1. Alexis’s work as an emergency room doctor has shown her that life is short—and full of unexpected horrors. How do you think the trauma she’s seen in her career affects the choices she makes early in her relationship with Austin?

2. What initially attracts Alexis to Austin? How does their “meet-cute” in the ER set the tone for their relationship even before Austin disappears?

3. The Vietnam that Alexis experiences on the bike trip is full of natural beauty and thriving cities, but references are made often to the destruction that the country faced during the war. How do events of the Vietnam War loom over the action of the book despite it being set in the present? Have you ever traveled somewhere that felt deeply immersed in its past?

4. Rats are a recurring motif throughout the narrative and noted for their ability to survive chemical warfare and wreak havoc by carrying pathogens.
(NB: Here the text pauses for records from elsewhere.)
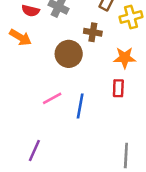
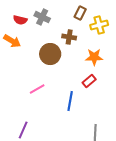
red rectangle: (118, 88) -> (89, 81), turned 48
blue line: (80, 106) -> (70, 101), moved

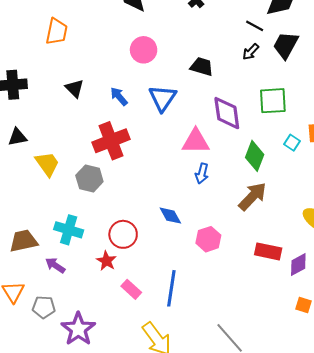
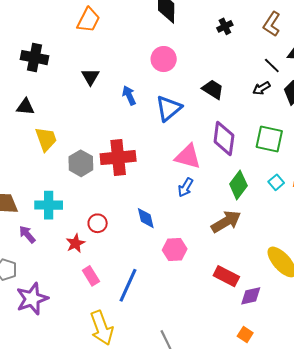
red cross: (111, 141) -> (118, 158), moved
cyan cross: (69, 230) -> (49, 205), turned -32
red circle: (123, 234) -> (98, 223), size x0.7

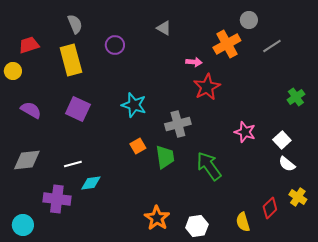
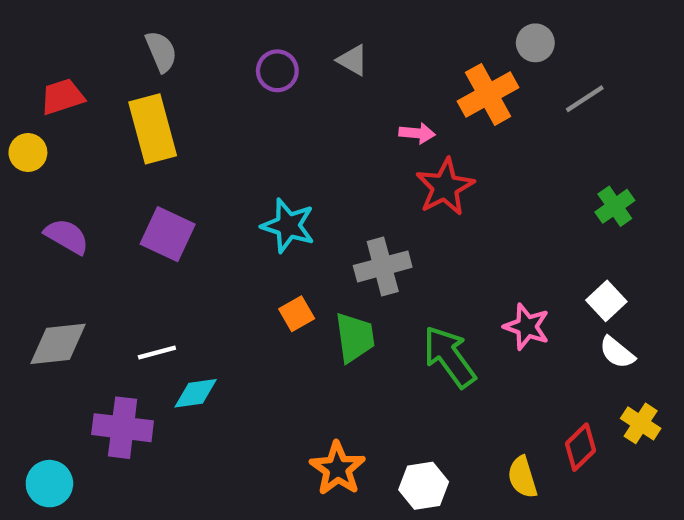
purple circle: (115, 45) -> (277, 71), moved
green cross: (296, 97) -> (615, 206), moved
pink star: (245, 132) -> (527, 327), moved

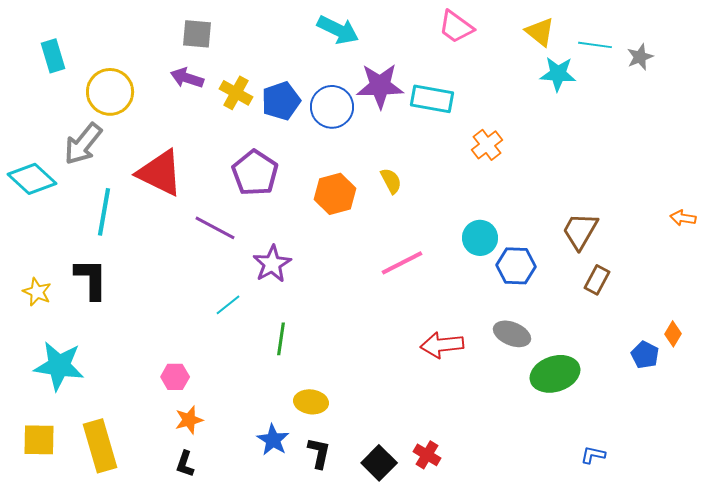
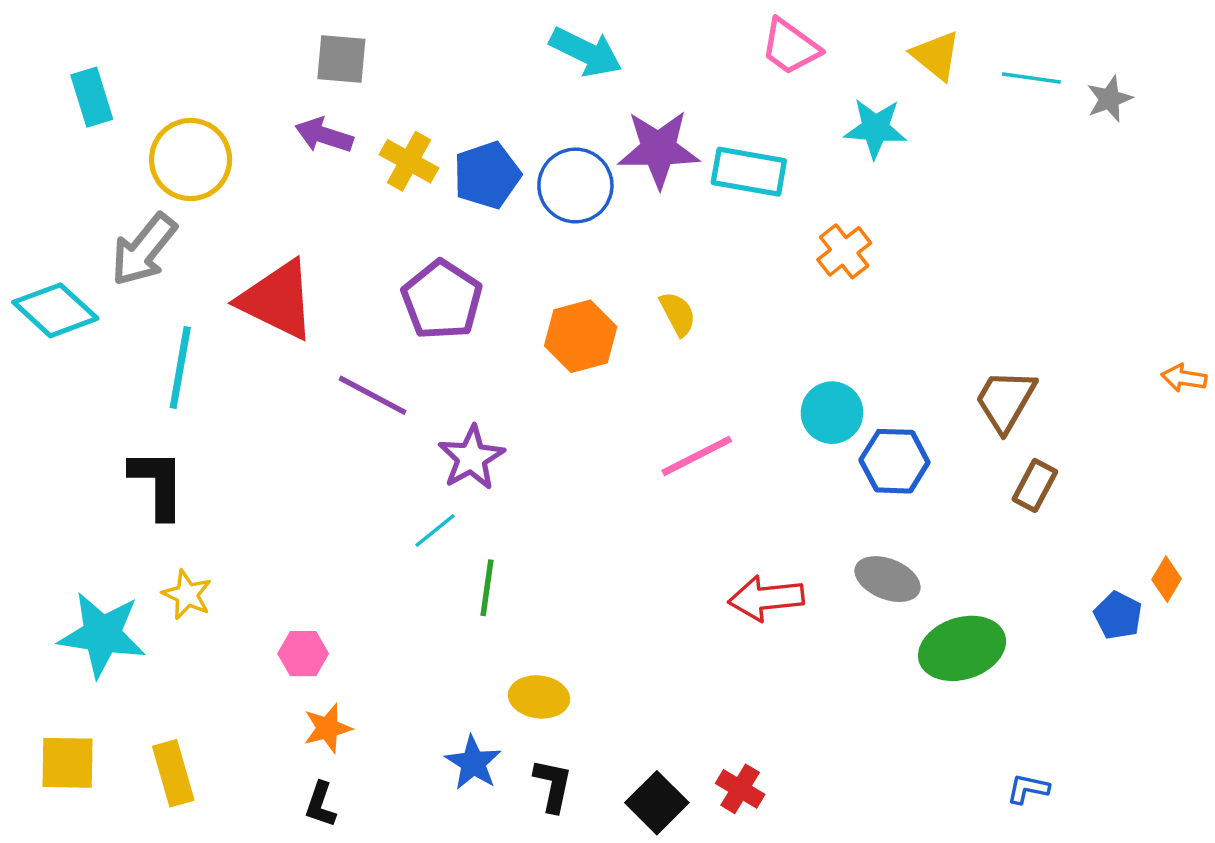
cyan star: (558, 74) -> (875, 128), moved
yellow star: (37, 292) -> (187, 595), moved
cyan line: (228, 305) -> (435, 531), moved
yellow rectangle: (100, 446) -> (173, 773), size x0.7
They’re also a common—albeit loathed—aspect of life in cities like New York and Ho Chi Minh City. How are rats being used as a metaphor in this story? What “ratlike” qualities do characters like Austin and Douglas possess?

5. Why do you think Alexis insists on investigating Austin’s death when she returns home from Vietnam? What reasons might she have for trying to solve the mystery beyond the fact that the victim was her boyfriend?

6. Ken Sarafian connects personally to different aspects of Austin’s murder: he’s a Vietnam vet, and his daughter was the same age as Alexis. Do you think these personal connections help or hinder him more as he moves through the investigation?

7. Alexis’s relationship with her mother is complicated, but loving. How do you think Alexis grows to understand her mother more after Austin’s death?

8. Taleen Sarafian observes that the “red lotus” plague is named after a beautiful flower that “sinks at night” and “rises again at dawn.” Where else in the novel do you see themes of resurrection?

9. Written before the COVID-19 pandemic—and published just as the crisis began to spike in the US—The Red Lotus is an eerily prescient take on the devastating effects of global disease and the role of healthcare workers and first responders. What did reading The Red Lotus teach you about pandemics? Did it change how you think about COVID-19 and its aftermath? Why do you think stories about biological warfare and “new plagues” are so consistently scary?

10. How did you understand the motivation behind the creation of the “red lotus” pathogen? Do you think it was solely about money, or was there another reason so many doctors and scientists might have collaborated on something so dangerous?

11. THE RED LOTUS is Chris Bohjalian’s twentieth novel in a diverse body of work. If you’ve read any of his other books, what distinct qualities—of plot, character, theme, mood, and style—make them uniquely “Bohjalian”?